As negociações pelo PCCS já duram  mais de dois anos e estão paradas pelo Governo do Estado, após a aplicação do novo piso salarial para a categoria. Em uma conversa com o presidente do Sindpol, o secretário Alexandre Lages informou que a negociação será retomada a partir do mês de junho.

Na assembleia, a categoria aprovou que o Sindpol retome a negociação onde parou. No ano passado, as negociações foram suspensas por falta de definição por parte do Governo quanto ao reenquadramento.

O Sindpol defende um reenquadramento com a manutenção do direito adquirido,  ou seja, que o policial de último nível de carreira seja enquadrado no último nível da carreira do novo Plano e assim por diante.
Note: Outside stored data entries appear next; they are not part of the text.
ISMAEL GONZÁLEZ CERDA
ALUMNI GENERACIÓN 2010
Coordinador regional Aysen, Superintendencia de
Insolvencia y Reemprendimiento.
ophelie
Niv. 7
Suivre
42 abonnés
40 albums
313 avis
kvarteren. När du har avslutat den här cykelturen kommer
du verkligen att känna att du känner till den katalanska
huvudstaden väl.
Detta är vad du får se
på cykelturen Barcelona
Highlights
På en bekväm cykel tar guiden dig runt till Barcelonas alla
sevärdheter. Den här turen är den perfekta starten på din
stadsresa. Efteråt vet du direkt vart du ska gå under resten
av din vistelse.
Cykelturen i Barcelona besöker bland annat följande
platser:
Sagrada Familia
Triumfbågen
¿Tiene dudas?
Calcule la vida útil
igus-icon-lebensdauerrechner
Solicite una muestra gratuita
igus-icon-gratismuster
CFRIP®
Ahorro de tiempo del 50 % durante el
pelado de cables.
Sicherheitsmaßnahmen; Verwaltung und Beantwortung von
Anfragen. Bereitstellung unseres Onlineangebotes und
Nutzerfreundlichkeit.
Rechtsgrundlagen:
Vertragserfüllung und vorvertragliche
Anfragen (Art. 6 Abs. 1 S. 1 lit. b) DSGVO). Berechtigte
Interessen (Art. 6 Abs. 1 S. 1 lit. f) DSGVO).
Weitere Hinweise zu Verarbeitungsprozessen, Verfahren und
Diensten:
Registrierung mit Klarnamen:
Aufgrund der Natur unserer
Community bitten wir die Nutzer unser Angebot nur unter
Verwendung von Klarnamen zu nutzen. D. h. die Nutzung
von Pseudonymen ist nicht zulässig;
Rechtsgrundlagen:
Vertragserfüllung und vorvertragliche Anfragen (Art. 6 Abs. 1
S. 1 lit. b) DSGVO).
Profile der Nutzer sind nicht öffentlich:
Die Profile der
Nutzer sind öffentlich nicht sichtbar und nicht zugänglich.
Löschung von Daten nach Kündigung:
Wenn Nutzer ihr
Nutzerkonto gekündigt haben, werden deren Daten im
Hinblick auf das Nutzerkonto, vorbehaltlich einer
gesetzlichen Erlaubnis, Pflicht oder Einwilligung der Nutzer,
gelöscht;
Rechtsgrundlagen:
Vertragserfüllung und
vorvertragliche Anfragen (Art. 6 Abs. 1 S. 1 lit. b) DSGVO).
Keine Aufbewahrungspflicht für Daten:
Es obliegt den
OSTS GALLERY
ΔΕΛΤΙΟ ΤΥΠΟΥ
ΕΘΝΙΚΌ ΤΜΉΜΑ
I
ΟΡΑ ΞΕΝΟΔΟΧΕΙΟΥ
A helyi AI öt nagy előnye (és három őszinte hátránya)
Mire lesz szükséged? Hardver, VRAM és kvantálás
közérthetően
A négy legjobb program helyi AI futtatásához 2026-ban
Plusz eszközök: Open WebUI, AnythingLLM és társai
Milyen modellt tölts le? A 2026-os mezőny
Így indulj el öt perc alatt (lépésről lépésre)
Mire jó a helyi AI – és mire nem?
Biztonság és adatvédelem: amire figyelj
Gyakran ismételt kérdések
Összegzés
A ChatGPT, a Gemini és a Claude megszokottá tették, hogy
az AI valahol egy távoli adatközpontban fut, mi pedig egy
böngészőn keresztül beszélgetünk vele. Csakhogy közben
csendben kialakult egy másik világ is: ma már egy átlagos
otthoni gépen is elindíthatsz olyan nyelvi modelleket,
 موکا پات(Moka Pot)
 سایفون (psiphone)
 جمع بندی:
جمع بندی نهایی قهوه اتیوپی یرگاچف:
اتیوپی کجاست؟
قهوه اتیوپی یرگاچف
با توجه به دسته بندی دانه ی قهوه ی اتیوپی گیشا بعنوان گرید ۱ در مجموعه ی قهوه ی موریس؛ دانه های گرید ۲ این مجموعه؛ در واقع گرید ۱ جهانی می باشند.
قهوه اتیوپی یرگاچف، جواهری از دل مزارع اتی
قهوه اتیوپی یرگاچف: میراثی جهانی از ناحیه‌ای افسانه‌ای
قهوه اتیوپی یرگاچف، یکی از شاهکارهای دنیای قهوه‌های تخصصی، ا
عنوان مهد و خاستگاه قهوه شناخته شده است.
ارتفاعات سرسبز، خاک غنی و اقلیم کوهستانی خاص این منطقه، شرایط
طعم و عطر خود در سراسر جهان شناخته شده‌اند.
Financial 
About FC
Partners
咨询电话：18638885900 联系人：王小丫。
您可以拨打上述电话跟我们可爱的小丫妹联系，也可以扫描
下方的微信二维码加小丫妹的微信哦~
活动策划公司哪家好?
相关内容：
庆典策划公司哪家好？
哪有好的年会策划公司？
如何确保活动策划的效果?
O policial civil José Minin destacou a importância do PCCS para o futuro profissional do policial civil, bem como após sua aposentadoria. Ele  lembrou que seu pai trabalhava nos Correios e havia passado no concurso da Polícia Rodoviária Federal, mas preferiu ficar nos Correios. Ele foi aposentado com salário um pouco superior a 3 mil reais, enquanto os policiais rodoviários federais inativos recebem em média 14 mil reais; segundo ele, por possuírem uma Plano de Carreira. Também citou os guardas municipais de Maceió que hoje percebem salário melhor do que a Polícia Civil por também serem contemplados com um Plano de Carreira.

 

Aposentadoria especial

O policial civil Hamilton parabenizou a atuação do Sindpol pela manutenção da integralidade e paridade da aposentadoria especial para quem ingressou até 2003, ressaltando os trabalhos do Delegado Sindical Carlos Jorge da Rocha, do diretor Administrativo do Sindpol, Fernando Amorim, e do advogado do sindicato Antonio Andrade.

 

Luta pela revogação das OSs

A assembleia foi iniciada com a participação do representante do Comitê Alagoas pela Revogação das Organizações Sociais (OSs) Jadson Alves, que também é presidente do Sindicato dos Servidores Públicos do Nível Médio e Elementar da Saúde no Estado de Alagoas. O sindicalista ressaltou a importância do Sindpol fazer parte do Comitê que visa impedir a privatização da saúde pública, destacando que a Organização Social gerenciando um hospital também pode facilitar o desvio de recursos públicos. Jadson também colheu assinaturas dos policiais civis, solicitando a revogação das OSs.